When the System Protects Power

I’m having a lot of trouble coping with what’s in the Epstein files. I mean, I’m sure most of us are. But I’ve had to dig a little to see what my own personal disgust is all about, rather than just, of course, the general disgust and horror with the whole thing. What I’ve come to has to do with how the violence and this grand abuse of power is mirrored in so many places in our society, in our institutions, and even in our personal lives. And lately, when I reflect on the struggles with my coaching clients and in divorce circles online, I see that the abuse of power found in the Epstein files is, in a lot of ways, similar to the abuse of power that can be found in the family court system.

What we are seeing is how wealth and power exempt people from the rule of law. So far, these men and women who have done these horrific things are still walking the planet, freely, with little to no consequence. And their victims are no safer than they were before; no institution offering the healing that only justice can bring. If Epstein’s sick fucking life is the macrocosm, then family court is just one of the microcosms—where the wealthy, more powerful person has the potential to be able to control the other, less powerful one. The flaws of the family court system enable a wealthy and powerful parent to control whether the other parent has access to financial support to raise their children, or even to the children themselves. Since the wealthy, more powerful parent can hire a more expensive, conflict-driven attorney who exhausts the other, less wealthy/jobless/stay-at-home parent’s emotional and financial resources, court cases get drawn out, lies, false accusations, and post-separation abuse continue even in court, and sometimes the children and the money end up with the more wealthy and powerful parent whether or not they are healthy or even safe people. You see where I’m going with this?

I don’t know how many of you spend any time in divorce support groups, or if you follow any “divorcing a narcissist” people on Social, but I spend a good deal of time there, offering whatever support I can to parents who need help that they can’t get from their lawyers, parenting coordinators, or therapists. Not gonna lie, some of the shit on there is so disheartening—the powerlessness of parents to get their ex to pay child support, to bring their children back to them at their scheduled time, to communicate with them about their children’s health. All these areas where family court should have or could still provide families a forum for children of divorce to have the safety, support, and the raw materials they need to thrive, but it doesn’t. In fact, the system is set up so that, if powerful people are crafty enough (parents, judges, attorneys—whoever is focused on personal power more than the people involved), the children’s well-being doesn’t get supported at all.

This is why, I think, I can’t stop feeling so disgusted about the Epstein files.

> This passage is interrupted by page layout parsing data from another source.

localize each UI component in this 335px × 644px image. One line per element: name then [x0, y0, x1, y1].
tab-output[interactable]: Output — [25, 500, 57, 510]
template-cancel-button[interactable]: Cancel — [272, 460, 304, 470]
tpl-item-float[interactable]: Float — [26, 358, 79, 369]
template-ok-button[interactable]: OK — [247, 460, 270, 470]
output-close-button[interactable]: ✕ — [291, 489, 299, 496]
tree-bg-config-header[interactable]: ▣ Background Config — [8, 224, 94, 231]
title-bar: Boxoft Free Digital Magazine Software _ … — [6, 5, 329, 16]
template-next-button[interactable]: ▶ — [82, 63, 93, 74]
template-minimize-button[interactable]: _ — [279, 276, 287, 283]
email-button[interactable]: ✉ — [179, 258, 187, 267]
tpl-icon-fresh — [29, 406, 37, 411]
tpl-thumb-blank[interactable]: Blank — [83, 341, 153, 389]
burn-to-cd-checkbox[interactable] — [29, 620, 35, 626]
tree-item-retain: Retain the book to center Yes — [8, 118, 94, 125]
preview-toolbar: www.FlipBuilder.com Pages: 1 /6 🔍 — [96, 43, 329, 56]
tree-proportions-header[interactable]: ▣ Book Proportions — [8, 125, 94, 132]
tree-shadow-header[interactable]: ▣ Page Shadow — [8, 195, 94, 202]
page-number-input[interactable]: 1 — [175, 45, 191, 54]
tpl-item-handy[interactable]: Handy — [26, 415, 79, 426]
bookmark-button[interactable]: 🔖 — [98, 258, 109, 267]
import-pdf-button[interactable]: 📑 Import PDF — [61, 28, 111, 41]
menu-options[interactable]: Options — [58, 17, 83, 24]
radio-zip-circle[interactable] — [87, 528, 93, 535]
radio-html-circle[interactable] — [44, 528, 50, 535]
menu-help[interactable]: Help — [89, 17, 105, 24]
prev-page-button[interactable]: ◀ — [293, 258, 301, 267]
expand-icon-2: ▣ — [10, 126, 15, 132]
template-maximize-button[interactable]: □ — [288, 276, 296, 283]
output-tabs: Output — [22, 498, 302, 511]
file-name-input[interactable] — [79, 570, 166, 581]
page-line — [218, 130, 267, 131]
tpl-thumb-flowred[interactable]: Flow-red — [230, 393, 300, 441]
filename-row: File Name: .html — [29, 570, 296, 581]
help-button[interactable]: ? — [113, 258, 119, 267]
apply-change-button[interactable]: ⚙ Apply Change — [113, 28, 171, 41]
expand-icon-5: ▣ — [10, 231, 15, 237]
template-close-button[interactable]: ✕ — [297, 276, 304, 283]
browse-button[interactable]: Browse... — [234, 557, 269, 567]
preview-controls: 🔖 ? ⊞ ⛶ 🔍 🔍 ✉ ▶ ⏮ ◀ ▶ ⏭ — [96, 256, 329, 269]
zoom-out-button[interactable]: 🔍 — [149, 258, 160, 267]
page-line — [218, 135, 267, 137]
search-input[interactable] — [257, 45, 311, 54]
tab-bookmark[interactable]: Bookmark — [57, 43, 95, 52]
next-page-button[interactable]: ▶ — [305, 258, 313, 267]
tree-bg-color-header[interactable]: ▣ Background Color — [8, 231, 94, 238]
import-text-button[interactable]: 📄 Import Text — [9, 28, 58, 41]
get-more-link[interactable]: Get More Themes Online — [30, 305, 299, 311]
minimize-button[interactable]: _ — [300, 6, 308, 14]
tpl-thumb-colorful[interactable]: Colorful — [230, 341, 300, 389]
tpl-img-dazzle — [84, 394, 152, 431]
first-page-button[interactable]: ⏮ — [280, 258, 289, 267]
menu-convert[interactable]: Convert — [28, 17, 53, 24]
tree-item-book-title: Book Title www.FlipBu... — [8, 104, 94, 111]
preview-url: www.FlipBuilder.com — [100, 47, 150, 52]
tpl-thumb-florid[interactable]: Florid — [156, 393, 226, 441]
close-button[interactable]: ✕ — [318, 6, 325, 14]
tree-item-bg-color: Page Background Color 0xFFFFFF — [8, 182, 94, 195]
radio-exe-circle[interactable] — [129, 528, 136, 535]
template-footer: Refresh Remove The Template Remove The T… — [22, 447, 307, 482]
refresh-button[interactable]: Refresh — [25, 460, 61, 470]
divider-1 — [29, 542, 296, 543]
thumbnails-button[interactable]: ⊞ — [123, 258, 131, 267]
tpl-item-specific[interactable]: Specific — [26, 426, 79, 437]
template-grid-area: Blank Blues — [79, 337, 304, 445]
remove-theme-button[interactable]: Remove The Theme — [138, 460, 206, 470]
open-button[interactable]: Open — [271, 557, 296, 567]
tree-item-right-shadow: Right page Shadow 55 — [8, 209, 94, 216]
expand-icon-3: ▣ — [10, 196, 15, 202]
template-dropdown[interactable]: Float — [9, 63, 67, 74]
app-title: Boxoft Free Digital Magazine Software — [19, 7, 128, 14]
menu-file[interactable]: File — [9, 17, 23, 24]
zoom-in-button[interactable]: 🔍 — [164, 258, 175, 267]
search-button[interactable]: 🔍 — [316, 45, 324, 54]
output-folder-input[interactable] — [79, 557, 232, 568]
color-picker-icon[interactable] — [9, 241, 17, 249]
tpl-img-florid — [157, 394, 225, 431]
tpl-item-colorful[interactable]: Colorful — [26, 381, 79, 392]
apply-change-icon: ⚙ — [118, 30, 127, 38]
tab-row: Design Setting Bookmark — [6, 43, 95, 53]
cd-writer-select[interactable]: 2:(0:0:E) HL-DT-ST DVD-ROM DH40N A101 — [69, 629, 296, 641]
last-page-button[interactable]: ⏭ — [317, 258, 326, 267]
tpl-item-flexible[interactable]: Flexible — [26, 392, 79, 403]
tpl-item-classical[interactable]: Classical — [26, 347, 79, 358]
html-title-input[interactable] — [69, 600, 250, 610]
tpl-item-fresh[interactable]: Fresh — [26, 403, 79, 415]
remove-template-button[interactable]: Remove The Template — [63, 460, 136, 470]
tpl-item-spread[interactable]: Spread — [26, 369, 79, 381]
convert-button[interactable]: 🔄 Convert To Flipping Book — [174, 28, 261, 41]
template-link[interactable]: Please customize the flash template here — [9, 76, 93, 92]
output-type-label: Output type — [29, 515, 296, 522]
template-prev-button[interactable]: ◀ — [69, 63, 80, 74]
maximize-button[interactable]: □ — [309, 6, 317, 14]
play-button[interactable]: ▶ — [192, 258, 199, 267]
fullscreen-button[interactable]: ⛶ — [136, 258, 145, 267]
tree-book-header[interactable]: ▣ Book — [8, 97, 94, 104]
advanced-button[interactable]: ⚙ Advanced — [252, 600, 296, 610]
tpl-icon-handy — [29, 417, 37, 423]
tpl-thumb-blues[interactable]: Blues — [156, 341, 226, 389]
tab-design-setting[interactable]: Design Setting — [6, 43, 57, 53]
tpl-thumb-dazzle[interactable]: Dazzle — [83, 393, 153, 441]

Here we are in our towns, however small or large they are, trying to just, y’know, get our kids to school and stop by the grocery store to grab some bananas for the week, simultaneously witnessing lawlessness, injustice, dehumanization, and cruelty on the grandest scale. We’re like, calling to check on our moms or our sisters, sending one last work email before bed, making sure we paid the water bill. We follow the rules, we take care of our people, and if we’re divorced, we’re generally grateful to have the opportunity to spend some extra quality time with our kids and to be able to pay those bills by ourselves. Meanwhile, in their weird fucked up sicko stratosphere, these people are using their money and their power to get whatever they want, not caring that the people they are destroying are human. No awareness and certainly no remorse. In fact, they feel justified, emboldened by their power. It’s an insane, overblown reality and yet here some parents are, in the microcosm of divorce, dealing with a kind of similar situation. They ‘ve lost custody of their kids, or their kids go back to their abusers every week, or they can’t pay bills because their wealthy-ex doesn’t have to pay child support, or their abusive ex relates to them with contempt, and lords their power over them so they remain fearful. The wealthy and powerful use the system to get what they want; they use a corrupt, broken institution to further their own corrupt, broken needs. And everyone else in their wake suffers.

It probably goes without saying that sometimes we all feel hopeless that this institutional violence will ever end. I have no solution, but I am trying to change the narrative in whatever way I can.

When I work with clients, one of the ways I recommend they start transforming some of the difficulties they experience with their ex is to donate something (time, money, advice, whatever available resource) to a group or cause in the divorce space. There are plenty of divorced parents who, if you can believe it, are in a worse place then you might be. That’s one of the reasons why I participate in those spaces—to offer some advice when I can, and to cheer for the parents who are lucky enough to fight the power. Being a part of the larger divorce community and offering your wisdom, experience, and support is a good way to change the energy of the system. We become, in our own way, part of the resistance.

The only other advice I have is to soak up the joy with your kids. I have so much gratitude and appreciation that my kids are with me and that they are safe, especially since there was a time when they were not. It took a lot of courage (and frankly, work with my own divorce coach) to get me to stop fighting against a system that would never make my co-parent the person I wished he would be for his kids. If we are doing both—putting our energy into the places where we CAN make a difference and turning our attention towards the safety and well-being of our own loved ones, then we’re building communities where the violence and abuse of power is hopefully less likely to infiltrate.